Introduction
The LogonBox team is pleased to announce the immediate availability of LogonBox SSPR 2.3.14. This release includes several bug fixes and an upgraded Credential Provider for Windows with a new security layer. There are also improvements to the LogonBox Authenticator, including a new set of APIs for integrating with external applications and support for registering multiple authenticators against a user’s account.
Credential Provider Security
In this release, we have introduced a new security mechanism for Desktop computers using the Credential Provider to protect the APIs it uses when determining account status.
After reviewing the Credential Provider framework, we discovered that it could be possible for an attacker with sufficient knowledge to gain information about user accounts, such as whether 2FA authentication is required or not.
This new security layer locks down calls to the server APIs to ensure only trusted computers can use them. The mechanism uses strong asymmetric keys to establish a trust mechanism and locks these keys in the Registry under an Administrative only registry key.
The security layer is optional; however, all new credential provider installs and upgrades to our 4.5 providers, available with this release, will use the new mechanism. Our next major release, 2.4, will enforce this security layer for all connections. If you want to turn this on now, you can enable the option under Authentication Flows->Authentication Options->Credential Provider.
LogonBox Authenticator Improvements
Users can now register multiple LogonBox Authenticator devices with their account, with the ability to select the device to use during Authentication. And the app now uses a new dedicated page that utilises your brand for a fresh new look when authenticating with the app.

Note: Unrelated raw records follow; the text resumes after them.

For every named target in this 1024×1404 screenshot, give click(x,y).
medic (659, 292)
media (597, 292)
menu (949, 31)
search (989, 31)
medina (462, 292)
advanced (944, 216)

We have also added support for using LogonBox Authenticator in external applications. Via our suite of APIs, you can create custom integrations to reuse the app’s credentials from a host of programming languages. With support for Java, PHP, Python and NodeJS already available at GitHub https://github.com/nervepoint. We also have a WordPress plugin due for imminent release.

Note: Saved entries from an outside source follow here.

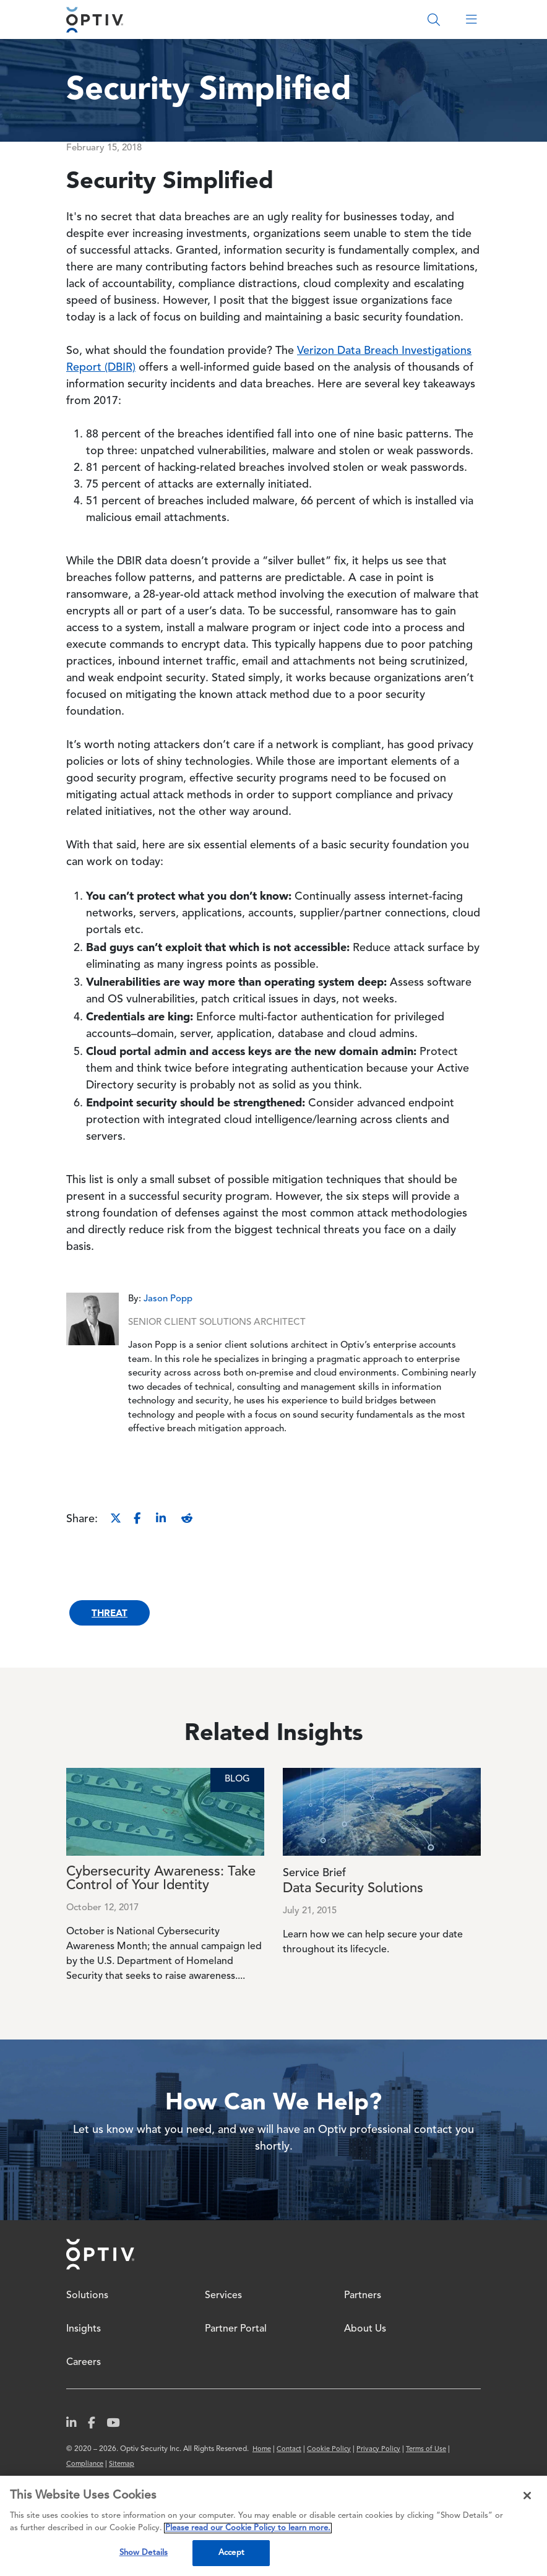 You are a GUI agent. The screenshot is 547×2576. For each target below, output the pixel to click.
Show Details (143, 2553)
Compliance (84, 2464)
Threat (109, 1613)
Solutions (87, 2296)
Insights (83, 2329)
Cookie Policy (329, 2449)
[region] (273, 2526)
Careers (83, 2362)
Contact (289, 2449)
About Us (365, 2329)
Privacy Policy (378, 2449)
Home (100, 2254)
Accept (231, 2553)
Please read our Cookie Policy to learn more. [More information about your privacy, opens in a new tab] (247, 2528)
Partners (362, 2296)
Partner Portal (236, 2329)
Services (223, 2296)
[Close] (527, 2495)
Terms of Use (426, 2449)
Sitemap (121, 2464) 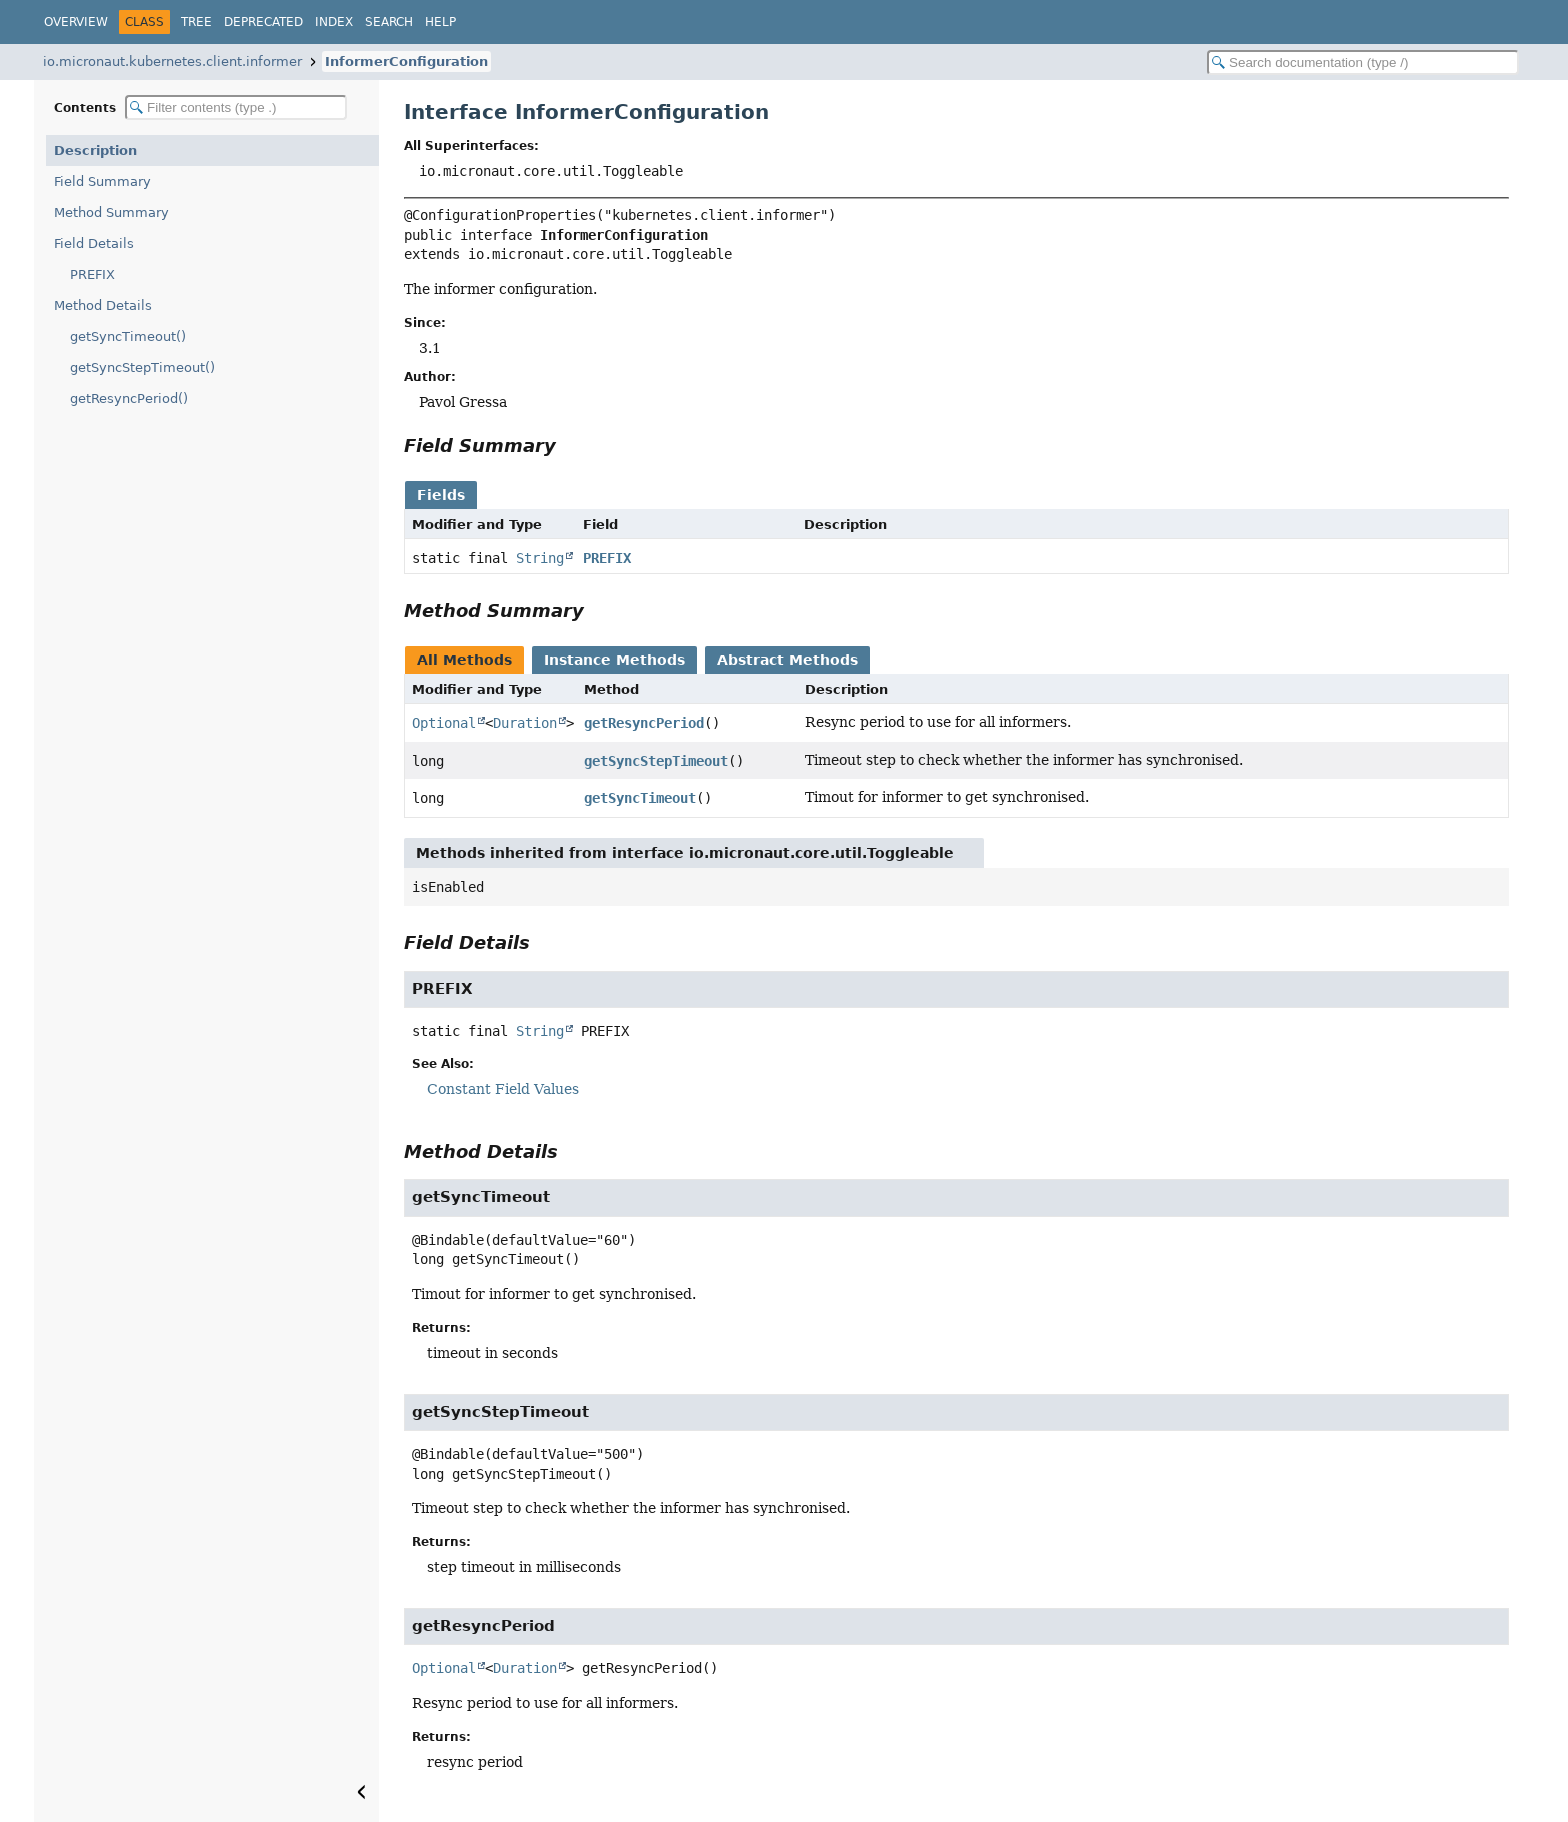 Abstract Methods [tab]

Get in touch if you have a requirement, and our team will be glad to help.
Upgrade Instructions
To get the benefits of the VMCentre backup fixes and ensure you are running our latest support tunnel firmware, we recommend performing an apt update with this release. Open VMCentre and open a terminal to execute the following commands:
apt update apt upgrade
Our support team will be upgrading Cloud customers over the coming week.
Changes
Here is a summary of the changes in this release.
Features
- Added support for Active Directory State/Province attribute.
- License Details widget added in public cloud tenants to show your current license count. This widget is visible on the Server Status tab of the admin dashboard.

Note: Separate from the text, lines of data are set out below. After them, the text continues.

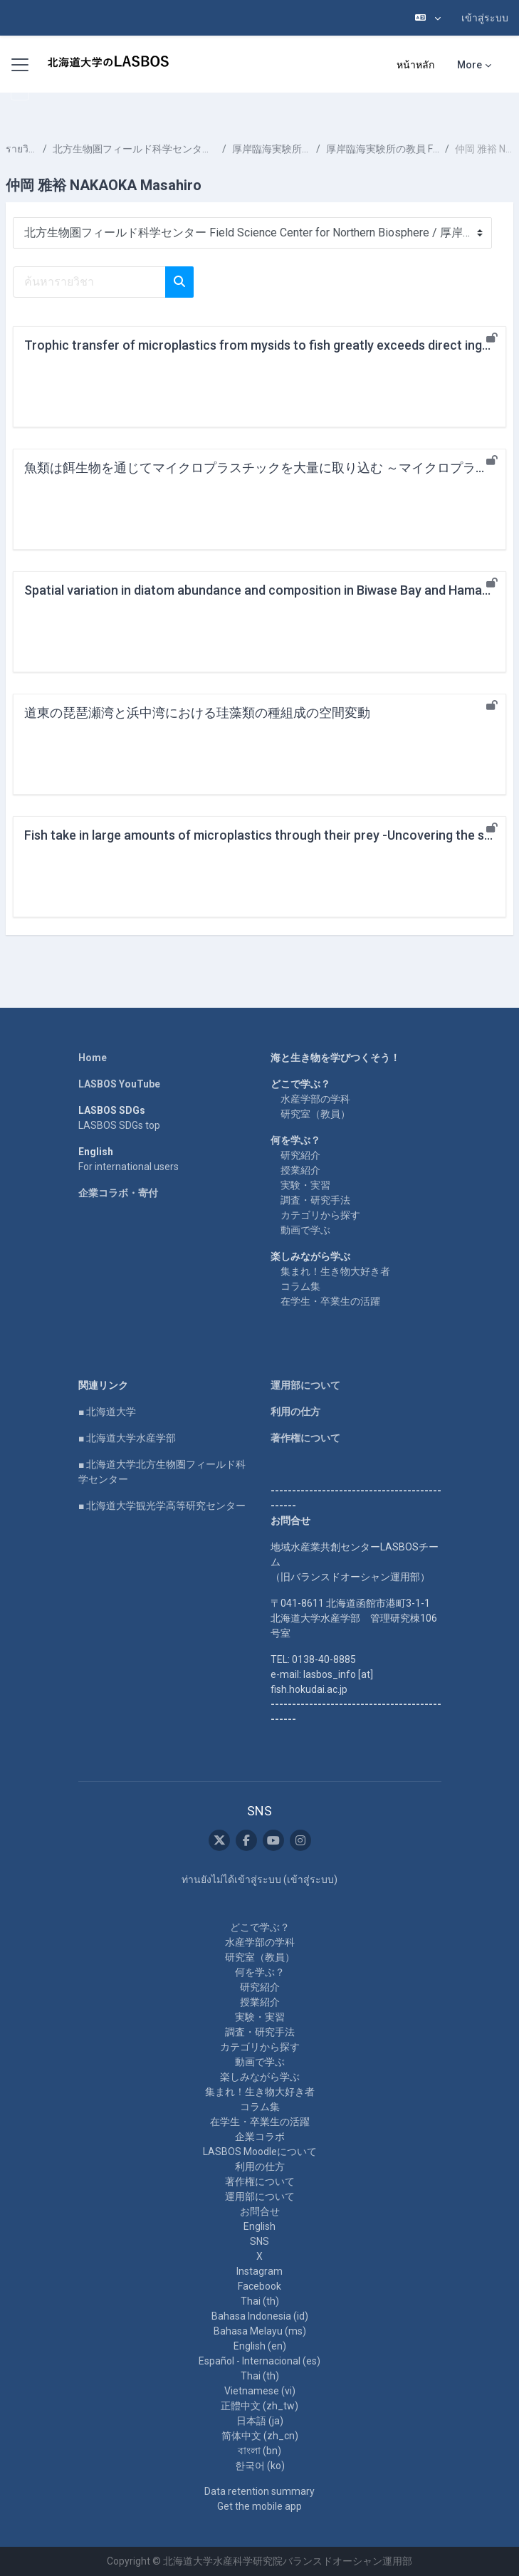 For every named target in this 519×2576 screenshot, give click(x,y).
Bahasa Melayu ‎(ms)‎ (260, 2331)
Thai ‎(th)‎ (260, 2301)
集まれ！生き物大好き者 (335, 1271)
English (259, 2226)
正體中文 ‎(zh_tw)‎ (259, 2405)
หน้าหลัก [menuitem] (415, 65)
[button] (428, 18)
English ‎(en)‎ (260, 2346)
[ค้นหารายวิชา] (89, 282)
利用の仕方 (295, 1411)
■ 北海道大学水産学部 (127, 1438)
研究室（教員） (315, 1114)
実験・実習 (305, 1185)
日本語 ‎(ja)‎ (259, 2420)
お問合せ (260, 2211)
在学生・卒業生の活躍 (330, 1301)
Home (92, 1057)
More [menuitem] (469, 65)
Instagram (259, 2271)
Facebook (259, 2286)
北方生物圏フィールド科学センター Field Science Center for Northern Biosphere (134, 149)
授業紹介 (300, 1170)
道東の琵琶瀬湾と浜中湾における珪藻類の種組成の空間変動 (197, 712)
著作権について (305, 1438)
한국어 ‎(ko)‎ (260, 2465)
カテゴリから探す (320, 1215)
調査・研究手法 (315, 1200)
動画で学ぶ (305, 1230)
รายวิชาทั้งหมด (21, 149)
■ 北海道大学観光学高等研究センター (162, 1505)
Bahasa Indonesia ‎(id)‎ (259, 2316)
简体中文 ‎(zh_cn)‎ (259, 2435)
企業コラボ (260, 2136)
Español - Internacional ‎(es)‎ (259, 2361)
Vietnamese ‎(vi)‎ (259, 2391)
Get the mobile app (259, 2506)
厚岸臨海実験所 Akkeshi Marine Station (271, 149)
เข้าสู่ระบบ (484, 18)
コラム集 (300, 1286)
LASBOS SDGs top (119, 1125)
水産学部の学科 (315, 1099)
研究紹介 (300, 1155)
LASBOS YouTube (119, 1084)
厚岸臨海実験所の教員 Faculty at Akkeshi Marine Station (382, 149)
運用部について (305, 1385)
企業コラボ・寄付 (118, 1193)
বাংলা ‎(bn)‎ (259, 2450)
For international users (128, 1166)
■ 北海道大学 (107, 1411)
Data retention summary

- Authentication Flows->Authentication Options will now only show options for features available on your license.
- Added integration with userstack.com for optional improved user agent detection. Requires a separate license key available from https://userstack.com/
- Added a ‘Banned Domains’ setting to Authentication Flows->Authentication Options->Email. This feature allows you to prevent users from registering email addresses in the specified domains (i.e., you don’t want OTPs to be sent to a corporate email as this would be the account a user is trying to reset).
- When unlocking an account, the system will automatically attempt to unlock any linked secondary accounts.
- Added an improved security layer for the credential provider.
- Added support to the credentials provider for 2FA over RDP.
- Users can now have multiple LogonBox Authenticator devices registered to their accounts.
- Added a new branded LogonBox Authenticator sign-in experience and support for Authentication by external applications via our suite of open-source APIs.
- The administrator can now generate a user profile for a user that has not logged in.
Bugs
- VMCentre backup scheduling UI issues resolved.
- You can now click daily without it switching back to hourly
- Custom schedule now also works as expected
- When changing the backup schedule, the backup remains enabled.